Lindisfarne. See Holy Island.
Lindores. See Newburgh.
Links of Forth. See Forth.
Linlithgow, an ancient royal burgh, the county town of Linlithgowshire, lies 16 miles W. of Edinburgh, near the southern shore of Linlithgow Loch, which, 150 feet above sea-level, covers 102 acres, and deepens westward from 10 to 50 feet. On a promontory, 66 feet high, stands the stately ruin of Linlithgow Palace, mostly rebuilt between 1425 and 1628, fired by Hawley's dragoons in 1746, and repaired in 1892. It was the birthplace of James V. and Mary Stuart. The neighbouring parish church of St Michael's (restored 1894-95) is a very good Decorated structure of mainly the 15th and 16th centuries ; within its south transept James IV. received the Flodden warning. Another event in Linlithgow's history was the murder of the Regent Moray. The Cross Well (rebuilt 1807) and the town-hall (1889) are also noteworthy. With Falkirk, etc, Linlithgow returns a member. Pop. (1S31)3187 ; (1901) 4279. See a work by Waldie (3d ed. 1879).
Linmouth. See Lynmouth.
Linnhe, Loch (Lin'nie), a sea-loch of Argyll and Inverness shires, extending 31 miles northeastward to Fort William, and 8 1/2 miles to 1 1/2 furlongs (at Corran Narrows) wide. The upper 9| miles are sometimes called Lower Loch Eil.

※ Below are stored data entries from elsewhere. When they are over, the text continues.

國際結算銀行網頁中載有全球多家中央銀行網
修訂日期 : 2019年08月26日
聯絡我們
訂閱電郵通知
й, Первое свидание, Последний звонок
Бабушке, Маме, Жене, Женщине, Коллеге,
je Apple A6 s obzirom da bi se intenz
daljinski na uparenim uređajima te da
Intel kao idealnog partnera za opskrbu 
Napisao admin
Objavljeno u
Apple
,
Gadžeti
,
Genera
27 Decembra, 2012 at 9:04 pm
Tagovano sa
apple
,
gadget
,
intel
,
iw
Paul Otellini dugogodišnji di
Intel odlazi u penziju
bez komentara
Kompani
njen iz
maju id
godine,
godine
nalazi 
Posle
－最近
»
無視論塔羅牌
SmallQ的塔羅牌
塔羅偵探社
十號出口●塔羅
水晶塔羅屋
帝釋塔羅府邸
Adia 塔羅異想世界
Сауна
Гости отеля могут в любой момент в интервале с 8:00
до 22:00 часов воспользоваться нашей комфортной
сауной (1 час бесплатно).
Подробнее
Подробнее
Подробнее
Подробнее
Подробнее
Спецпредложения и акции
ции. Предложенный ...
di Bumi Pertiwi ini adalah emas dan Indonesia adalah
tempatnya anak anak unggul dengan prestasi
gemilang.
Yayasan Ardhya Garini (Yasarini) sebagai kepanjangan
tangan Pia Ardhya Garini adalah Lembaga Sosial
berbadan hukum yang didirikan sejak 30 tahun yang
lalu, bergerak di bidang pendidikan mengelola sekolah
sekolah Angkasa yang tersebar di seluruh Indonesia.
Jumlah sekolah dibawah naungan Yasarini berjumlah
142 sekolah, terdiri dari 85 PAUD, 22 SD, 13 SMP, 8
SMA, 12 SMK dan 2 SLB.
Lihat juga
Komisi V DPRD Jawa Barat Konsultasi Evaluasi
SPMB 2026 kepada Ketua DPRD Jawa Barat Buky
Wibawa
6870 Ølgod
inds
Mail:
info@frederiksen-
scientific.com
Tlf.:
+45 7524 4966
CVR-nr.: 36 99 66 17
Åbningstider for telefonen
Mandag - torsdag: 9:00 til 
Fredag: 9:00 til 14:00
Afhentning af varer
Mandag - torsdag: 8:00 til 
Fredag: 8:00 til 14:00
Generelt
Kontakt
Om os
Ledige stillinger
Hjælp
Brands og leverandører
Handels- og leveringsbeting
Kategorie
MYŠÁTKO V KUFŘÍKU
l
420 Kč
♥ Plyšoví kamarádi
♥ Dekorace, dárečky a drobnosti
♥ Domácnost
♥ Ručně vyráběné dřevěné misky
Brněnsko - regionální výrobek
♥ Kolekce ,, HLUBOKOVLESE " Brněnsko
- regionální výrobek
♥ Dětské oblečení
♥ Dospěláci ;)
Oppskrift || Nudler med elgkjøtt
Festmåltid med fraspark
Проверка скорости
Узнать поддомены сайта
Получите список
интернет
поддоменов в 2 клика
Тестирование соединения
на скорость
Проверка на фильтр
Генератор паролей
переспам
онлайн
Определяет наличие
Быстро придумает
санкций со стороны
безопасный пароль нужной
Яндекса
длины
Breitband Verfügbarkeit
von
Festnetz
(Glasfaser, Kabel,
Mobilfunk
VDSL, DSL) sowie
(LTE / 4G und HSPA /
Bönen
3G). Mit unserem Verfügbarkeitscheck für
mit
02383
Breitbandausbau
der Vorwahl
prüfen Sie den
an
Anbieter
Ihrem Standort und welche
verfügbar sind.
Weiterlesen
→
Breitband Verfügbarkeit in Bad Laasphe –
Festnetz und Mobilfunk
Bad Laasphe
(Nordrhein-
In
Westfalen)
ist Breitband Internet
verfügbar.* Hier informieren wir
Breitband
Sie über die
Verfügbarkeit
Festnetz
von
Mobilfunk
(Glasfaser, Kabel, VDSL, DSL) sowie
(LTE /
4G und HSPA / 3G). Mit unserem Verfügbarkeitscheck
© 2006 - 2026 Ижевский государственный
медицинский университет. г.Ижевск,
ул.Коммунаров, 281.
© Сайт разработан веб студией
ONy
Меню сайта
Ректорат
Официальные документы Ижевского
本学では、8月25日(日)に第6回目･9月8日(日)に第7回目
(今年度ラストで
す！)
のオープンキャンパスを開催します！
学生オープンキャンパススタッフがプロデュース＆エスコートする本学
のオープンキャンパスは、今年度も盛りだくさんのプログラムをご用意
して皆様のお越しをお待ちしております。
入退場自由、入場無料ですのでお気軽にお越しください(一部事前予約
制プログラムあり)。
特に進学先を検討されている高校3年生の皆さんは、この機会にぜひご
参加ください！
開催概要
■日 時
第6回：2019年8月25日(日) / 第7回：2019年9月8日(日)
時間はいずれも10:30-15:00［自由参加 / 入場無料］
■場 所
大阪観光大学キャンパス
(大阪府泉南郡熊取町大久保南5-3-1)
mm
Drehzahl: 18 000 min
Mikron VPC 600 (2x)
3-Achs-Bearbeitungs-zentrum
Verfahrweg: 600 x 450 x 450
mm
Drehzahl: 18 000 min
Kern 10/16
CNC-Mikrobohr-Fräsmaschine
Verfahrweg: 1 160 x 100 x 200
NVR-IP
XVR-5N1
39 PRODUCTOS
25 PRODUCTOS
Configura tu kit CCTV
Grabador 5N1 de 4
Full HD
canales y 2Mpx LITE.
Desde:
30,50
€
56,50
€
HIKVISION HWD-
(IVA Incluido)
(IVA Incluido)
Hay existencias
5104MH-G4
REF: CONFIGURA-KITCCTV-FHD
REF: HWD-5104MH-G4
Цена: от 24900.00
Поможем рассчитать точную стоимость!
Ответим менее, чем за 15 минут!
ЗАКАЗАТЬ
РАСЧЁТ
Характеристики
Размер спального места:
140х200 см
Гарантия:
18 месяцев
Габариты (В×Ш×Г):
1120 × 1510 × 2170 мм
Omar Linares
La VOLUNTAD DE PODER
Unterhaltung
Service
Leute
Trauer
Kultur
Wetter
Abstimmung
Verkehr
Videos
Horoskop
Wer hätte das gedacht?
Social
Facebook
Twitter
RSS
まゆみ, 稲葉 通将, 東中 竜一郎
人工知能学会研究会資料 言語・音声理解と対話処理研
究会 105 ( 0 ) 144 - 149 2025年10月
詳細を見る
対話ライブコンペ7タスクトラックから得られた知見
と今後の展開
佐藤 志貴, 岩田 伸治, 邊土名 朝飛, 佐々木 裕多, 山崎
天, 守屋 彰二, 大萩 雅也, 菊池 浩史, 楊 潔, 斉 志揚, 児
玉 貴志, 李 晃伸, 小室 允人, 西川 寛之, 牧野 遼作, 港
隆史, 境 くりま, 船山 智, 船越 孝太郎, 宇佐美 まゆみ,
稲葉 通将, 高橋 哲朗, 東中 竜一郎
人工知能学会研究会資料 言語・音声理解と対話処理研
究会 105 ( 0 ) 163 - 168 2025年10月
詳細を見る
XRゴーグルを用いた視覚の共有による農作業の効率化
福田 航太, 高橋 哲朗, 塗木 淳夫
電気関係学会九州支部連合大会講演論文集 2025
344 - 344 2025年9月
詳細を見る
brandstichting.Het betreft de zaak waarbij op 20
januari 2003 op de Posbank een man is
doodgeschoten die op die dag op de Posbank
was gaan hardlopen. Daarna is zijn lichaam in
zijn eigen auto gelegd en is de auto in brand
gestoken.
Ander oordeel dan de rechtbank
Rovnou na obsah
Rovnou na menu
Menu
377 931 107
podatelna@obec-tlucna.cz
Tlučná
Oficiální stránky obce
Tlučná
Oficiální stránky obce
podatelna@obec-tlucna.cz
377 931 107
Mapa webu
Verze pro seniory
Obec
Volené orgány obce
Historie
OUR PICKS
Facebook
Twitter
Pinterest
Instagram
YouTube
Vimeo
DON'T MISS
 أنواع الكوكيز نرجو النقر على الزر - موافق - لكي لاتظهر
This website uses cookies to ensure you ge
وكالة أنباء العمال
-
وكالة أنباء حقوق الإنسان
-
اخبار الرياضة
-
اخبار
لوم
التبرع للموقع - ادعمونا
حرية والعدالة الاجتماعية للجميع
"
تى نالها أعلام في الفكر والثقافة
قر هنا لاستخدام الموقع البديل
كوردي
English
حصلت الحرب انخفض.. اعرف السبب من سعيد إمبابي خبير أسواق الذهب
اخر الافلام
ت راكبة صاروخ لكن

Linz (Lintz), capital of Upper Austria, on the right bank of the Danube (here crossed by an iron bridge 780 feet long), 117 miles by rail W. of Vienna. It has a splendid Gothic cathedral (1862-90), the old cathedral (1670), the bishop's palace, a museum, a library of 33,000 vols., etc. Its industries include the manufacture of woollen goods, tobacco, linen, leather, machinery, and shipbuilding. Pop. 59,560.